Jadi, apa kefasihan berbahasa si tengil pengantar pesan Hermes menulari Athena... atau Apollo merasukinya hingga bisa merapal puisi sebasi itu? Yang mana pun, Ares tak kuat mendengarnya lebih lama lagi. Ia akan muntah, sungguhan, walaupun bagaimana Athena menyatakan kekalahan lumayan menghiburnya. Ha. Tapi Athena kalah oleh dirinya sendiri. Kurang ajar, apa kata-kata tadi disengaja untuk menyindir Ares? Kalau dipikirkan, ujaran Athena seolah mempertegas bahwa 'aku tak terkalahkan kecuali oleh diriku, tentu saja. Lihat, 'diriku' masih bisa mengalahkan meskipun kalah!' Cih. Racun berkedok madu. Ares membayangkan tangannya mengambil tombak dan menusukkannya ke perut Athena, memuntirnya sampai darah bermuncrat ke mana-mana, biar Athena kapok bermanis-manis seperti tadi. Dorongan ini sayangnya tidak didukung oleh tubuhnya yang masih dalam fase penyembuhan, sehingga kebencian Ares kian meluap, mengaduk-aduk dasar dadanya, enggan dienyahkan.
"Keluar, Athena."
Athena tampak masih cemas. Persetan. Kesendirian malah lebih bagus buat Ares sekarang ini. Mana Athena paham soal kegusaran yang menyiksa Ares jika sang dewi tidak pernah merasakan emosi serupa? Aih, perempuan itu mulai buka mulut lagi, dasar keras kepala. Ribut pula.
"KELUAR!"
Setelah kebanyakan berpetuah, Athena akhirnya mau berbalik dan pergi. Perlukah Ares menerangkan betapa bangga ia ketika menemukan raut takluk di wajah kakak perempuannya?
Yang menyebalkan, perasaan yang bergulung-gulung tadi belum mau musnah.
(Seperginya Athena, Ares mencengkeram alas tempat tidurnya hingga kusut. Athena boleh banyak berteori dan Ares tidak menyimak sama sekali, tetapi hari ini lain. Dewi Perang yang Tak Terkalahkan dengan lapang dada menyatakan dirinya 'kalah', lantas menyebut Nike yang singgah di pundaknya tidak menyinggahi hatinya yang berbalur dosa. Dosa karena telah melukai seseorang tanpa dasar kuat.

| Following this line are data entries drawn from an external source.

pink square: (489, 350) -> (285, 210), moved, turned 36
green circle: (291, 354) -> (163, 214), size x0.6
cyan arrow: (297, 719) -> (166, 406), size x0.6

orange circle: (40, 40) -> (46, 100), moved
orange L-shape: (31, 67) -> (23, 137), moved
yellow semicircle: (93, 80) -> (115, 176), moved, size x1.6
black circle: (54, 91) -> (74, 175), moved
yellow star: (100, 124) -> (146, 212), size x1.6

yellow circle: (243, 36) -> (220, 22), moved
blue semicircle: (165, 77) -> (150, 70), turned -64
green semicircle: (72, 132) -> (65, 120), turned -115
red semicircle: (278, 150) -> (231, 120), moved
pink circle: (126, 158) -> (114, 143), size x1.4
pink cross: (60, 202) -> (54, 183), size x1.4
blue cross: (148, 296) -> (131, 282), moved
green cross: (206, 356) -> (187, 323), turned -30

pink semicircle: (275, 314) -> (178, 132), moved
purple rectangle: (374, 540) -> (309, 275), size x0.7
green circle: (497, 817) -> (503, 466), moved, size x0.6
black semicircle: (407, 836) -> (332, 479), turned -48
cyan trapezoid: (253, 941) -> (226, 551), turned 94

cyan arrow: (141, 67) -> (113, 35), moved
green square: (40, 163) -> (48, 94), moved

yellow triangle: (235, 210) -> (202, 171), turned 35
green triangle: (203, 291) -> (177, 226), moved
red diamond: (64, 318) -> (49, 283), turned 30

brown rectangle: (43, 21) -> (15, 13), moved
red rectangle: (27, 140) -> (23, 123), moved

Segumpal perasaan memuakkan yang Ares tahan di dasar dada sejatinya bukan keinginan memuntir tombak di perut Athena. Itulah rasa iri karena tidak memiliki kebijaksanaan sebesar Athena—dan ketika setitik kebijaksanaan itu mulai meresapi Ares akibat ucapan Athena, Ares sulit menerimanya.
Tidak adil, memang, kisah penciptaan Ares ini. Mengapa harus Athena yang memborong semua kebaikan sementara Ares bergelimang salah? Ares ingin sedikit, sedikit saja, bertindak sehati-hati Athena, tetapi terkutuklah pintu-pintu jiwanya yang tertutup tanpa kunci pembuka.
Yang ganjil, pada pagi berikut, kerinduan Ares pada wangi darah dan kehancuran tidak semenggelegak sebelumnya. Masih ada, tetap besar, namun berkurang—entah siapa yang mencurinya.)